1. This is an appeal by one Ram Das against an order of the District Judge of Jhansi refusing to grant letters of administration of him under Section 219 (f) of the Indian Succession Act of 1925. That sub-section lays down:
When there is no person connected with the deceased by marriage or consanguinity who is entitled to letters of administration and willing to act, they may be granted to a creditor.
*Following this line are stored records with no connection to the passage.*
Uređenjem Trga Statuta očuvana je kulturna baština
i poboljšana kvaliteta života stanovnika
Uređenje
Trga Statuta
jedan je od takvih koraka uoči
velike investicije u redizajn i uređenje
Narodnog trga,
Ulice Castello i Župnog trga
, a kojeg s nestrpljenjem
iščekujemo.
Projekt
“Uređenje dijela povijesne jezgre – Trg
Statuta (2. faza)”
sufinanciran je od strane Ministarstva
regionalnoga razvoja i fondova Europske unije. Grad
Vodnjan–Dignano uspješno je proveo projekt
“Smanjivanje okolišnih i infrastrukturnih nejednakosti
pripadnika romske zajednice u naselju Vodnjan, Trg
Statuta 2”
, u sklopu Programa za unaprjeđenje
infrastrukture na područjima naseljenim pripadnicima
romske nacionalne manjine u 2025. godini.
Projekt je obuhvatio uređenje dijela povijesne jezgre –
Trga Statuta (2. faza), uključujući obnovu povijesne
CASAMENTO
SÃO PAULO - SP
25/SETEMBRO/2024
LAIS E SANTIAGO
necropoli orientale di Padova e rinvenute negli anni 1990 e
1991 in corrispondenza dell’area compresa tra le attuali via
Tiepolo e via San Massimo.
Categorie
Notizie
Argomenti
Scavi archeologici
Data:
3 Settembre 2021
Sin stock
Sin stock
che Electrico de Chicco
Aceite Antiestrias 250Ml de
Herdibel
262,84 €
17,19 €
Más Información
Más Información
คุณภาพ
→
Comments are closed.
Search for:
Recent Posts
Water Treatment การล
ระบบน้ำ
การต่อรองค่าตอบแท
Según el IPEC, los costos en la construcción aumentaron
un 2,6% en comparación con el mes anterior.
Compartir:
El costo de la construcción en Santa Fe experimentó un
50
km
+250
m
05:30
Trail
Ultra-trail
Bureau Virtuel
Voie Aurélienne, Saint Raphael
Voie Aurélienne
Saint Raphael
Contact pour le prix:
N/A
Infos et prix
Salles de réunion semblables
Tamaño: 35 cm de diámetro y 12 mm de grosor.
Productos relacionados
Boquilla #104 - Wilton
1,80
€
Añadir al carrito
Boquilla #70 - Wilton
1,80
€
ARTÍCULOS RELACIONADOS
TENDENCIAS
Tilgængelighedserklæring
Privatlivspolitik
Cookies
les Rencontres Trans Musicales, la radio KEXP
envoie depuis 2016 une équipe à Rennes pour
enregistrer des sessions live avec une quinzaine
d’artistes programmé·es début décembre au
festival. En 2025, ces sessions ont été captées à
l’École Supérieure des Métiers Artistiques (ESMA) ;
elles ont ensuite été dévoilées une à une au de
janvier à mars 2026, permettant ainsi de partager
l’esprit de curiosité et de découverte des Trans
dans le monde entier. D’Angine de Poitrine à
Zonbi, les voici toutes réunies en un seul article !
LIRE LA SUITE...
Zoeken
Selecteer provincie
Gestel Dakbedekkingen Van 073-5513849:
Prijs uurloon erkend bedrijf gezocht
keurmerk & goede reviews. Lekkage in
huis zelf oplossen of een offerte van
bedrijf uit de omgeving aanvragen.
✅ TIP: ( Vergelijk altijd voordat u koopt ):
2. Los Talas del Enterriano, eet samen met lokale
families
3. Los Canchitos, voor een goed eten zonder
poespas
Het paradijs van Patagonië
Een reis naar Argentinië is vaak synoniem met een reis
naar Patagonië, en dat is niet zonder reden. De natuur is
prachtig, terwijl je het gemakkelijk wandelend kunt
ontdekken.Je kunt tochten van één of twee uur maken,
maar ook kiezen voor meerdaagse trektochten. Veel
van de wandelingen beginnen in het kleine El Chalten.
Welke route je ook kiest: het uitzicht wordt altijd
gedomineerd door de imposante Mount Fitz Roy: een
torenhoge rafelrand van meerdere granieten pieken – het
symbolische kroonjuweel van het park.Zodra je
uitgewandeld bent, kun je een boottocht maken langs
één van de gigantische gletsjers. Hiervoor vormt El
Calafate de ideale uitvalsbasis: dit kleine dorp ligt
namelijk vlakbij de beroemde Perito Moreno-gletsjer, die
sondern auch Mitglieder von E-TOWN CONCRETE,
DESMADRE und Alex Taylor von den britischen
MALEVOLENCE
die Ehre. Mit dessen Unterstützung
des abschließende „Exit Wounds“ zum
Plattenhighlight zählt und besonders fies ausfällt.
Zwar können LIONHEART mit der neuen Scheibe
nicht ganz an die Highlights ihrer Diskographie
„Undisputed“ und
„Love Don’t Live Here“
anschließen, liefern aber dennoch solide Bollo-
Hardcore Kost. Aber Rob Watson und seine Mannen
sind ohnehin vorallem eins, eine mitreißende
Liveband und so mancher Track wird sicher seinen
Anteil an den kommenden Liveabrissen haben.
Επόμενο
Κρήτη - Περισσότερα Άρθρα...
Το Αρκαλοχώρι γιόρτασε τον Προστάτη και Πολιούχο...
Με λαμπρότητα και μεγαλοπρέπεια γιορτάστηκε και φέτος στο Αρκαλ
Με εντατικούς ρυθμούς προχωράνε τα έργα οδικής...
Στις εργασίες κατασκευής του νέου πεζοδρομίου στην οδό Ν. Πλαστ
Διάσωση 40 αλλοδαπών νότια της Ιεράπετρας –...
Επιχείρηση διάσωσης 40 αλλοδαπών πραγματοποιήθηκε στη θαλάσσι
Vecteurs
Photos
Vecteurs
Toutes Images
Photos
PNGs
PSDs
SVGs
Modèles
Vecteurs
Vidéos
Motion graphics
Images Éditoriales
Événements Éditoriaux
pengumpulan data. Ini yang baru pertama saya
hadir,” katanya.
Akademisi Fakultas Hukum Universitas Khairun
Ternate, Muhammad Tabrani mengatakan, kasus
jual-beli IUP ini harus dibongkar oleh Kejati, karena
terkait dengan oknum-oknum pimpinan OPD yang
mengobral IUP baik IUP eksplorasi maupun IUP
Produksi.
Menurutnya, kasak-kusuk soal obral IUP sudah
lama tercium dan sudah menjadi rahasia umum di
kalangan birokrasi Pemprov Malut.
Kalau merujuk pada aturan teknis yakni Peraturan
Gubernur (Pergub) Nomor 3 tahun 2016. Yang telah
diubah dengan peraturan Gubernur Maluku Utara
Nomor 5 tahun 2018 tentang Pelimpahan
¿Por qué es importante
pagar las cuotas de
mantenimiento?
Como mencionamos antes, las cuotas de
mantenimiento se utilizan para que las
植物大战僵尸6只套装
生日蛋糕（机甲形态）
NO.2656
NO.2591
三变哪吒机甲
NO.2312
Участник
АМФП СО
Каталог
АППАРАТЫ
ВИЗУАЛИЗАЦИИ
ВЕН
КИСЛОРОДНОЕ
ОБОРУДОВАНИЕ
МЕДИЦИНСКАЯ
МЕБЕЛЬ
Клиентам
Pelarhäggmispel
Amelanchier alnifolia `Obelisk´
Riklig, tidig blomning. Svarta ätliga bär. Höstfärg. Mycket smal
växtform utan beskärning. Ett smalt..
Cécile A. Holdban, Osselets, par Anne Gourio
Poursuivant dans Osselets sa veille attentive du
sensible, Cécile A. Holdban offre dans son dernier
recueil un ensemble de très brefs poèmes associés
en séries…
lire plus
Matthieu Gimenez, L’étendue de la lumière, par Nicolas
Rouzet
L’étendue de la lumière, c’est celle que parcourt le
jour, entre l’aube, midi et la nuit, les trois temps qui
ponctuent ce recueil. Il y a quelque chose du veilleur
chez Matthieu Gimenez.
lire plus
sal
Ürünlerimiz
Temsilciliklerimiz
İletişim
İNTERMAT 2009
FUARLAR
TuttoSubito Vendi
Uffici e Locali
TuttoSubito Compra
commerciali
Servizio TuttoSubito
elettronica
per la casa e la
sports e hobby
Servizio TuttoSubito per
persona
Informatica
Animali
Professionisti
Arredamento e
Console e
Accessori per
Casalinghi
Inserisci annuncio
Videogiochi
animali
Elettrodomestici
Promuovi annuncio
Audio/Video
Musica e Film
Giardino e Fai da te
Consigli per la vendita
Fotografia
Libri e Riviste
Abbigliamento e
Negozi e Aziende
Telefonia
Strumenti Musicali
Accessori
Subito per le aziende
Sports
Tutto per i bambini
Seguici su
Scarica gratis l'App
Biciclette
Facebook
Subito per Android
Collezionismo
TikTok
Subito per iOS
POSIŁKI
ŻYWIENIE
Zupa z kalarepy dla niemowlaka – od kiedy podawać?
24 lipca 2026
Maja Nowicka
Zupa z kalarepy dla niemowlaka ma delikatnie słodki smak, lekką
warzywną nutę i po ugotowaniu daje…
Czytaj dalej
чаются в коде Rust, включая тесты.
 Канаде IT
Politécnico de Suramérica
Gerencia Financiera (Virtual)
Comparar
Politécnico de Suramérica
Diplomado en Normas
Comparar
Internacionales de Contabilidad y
2. This sub-section shows that before letters of adminstration can be granted to a creditor, it must be shown that there is no person connected with the deceased by marriage or consanguinity who is entitled to letters of administration and willing to act. In the present application learned Counsel relies merely on the statements made in the application itself. Paragraph 2 of that application sets out as is required by the Succession Act the allegation that the deceased left no relatives or persons connected with him by marriage or consanguinity who were entitled to letters of administration and willing to act, but it is necessary just as in the case of a civil suit, that evidence should be given in support of the allegations in the application. The evidence that was given was in our opinion altogether insufficient. The evidence was merely to the effect that the deceased Mr. Garrity had no wife or children and was not married and that the applicant had known him for 5 or 6 years. The applicant could not say if he was married before the applicant knew him, and he gave the age of the deceased as about 60. No other evidence was given in support of the applicant except the statement of a clerk in the G.I.P. Railway Office, one Salig Ram, who stated that he was not aware whether the deceased had any wife or children. The object of the applicant was to obtain letters of administration in order to get funds which were deposited in the Provident Fund of the deceased. We are of opinion that it is necessary for the applicant to produce evidence that enquiries have been made in the place where the father and mother of the deceased originally lived which would show whether the deceased had any relative still surviving. No evidence of that nature has been put on the record. The learned District Judge was, therefore, correct in dismissing this application on the ground that the applicant had not proved his right to apply. We leave the matter open for the applicant to make such enquiries and place further evidence before the District Judge if the applicant obtains sufficient evidence to show his right. We accordingly dismiss this first appeal from order with costs.